Why Claude for Production Apps
When choosing an LLM for production, I evaluated GPT-4, Gemini, and Claude. For the use cases I build - document processing, academic assistance, and structured data extraction - Claude's instruction-following and long-context performance won out.
Basic Integration with Django
import anthropic
client = anthropic.Anthropic(api_key=os.getenv("ANTHROPIC_API_KEY"))

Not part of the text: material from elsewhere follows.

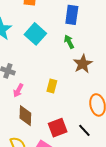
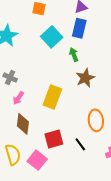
cyan square: (35, 34) -> (52, 37), moved
yellow rectangle: (52, 86) -> (52, 97), size x1.6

def ask_claude(system_prompt: str, user_message: str) -> str:
message = client.messages.create(
model="claude-sonnet-4-6",
max_tokens=1024,
system=system_prompt,
messages=[{"role": "user", "content": user_message}]
)
return message.content[0].text
Prompt Caching - The Feature That Cuts Costs by 80%
If your system prompt is long (instructions, context, documents), prompt caching is essential. Anthropic caches up to 10 minutes of content.
message = client.messages.create(
model="claude-sonnet-4-6",
max_tokens=1024,
system=[
{
"type": "text",
"text": LONG_SYSTEM_PROMPT, # your 2000-token instructions
"cache_control": {"type": "ephemeral"} # cache this!
}
],
messages=[{"role": "user", "content": user_question}]
)
Cache hits cost 90% less than regular input tokens. On one app processing ~500 questions/day with a 1,500-token system prompt, this saved roughly $40/month.
Streaming for Better UX
For chat interfaces, stream the response so users see text as it's generated:
# Django view with streaming response
from django.http import StreamingHttpResponse
def chat_stream(request):
user_msg = request.GET.get("message", "")
def generate():
with client.messages.stream(
model="claude-sonnet-4-6",
max_tokens=1024,
messages=[{"role": "user", "content": user_msg}]
) as stream:
for text in stream.text_stream:
yield f"data: {json.dumps({'text': text})}
"
return StreamingHttpResponse(generate(), content_type="text/event-stream")
Real Cost Numbers
For a student Q&A app averaging 200 sessions/day:
- Without caching: ~$45/month
- With prompt caching: ~$9/month
- With caching + response length limits: ~$5/month
Plan your token budgets before launch.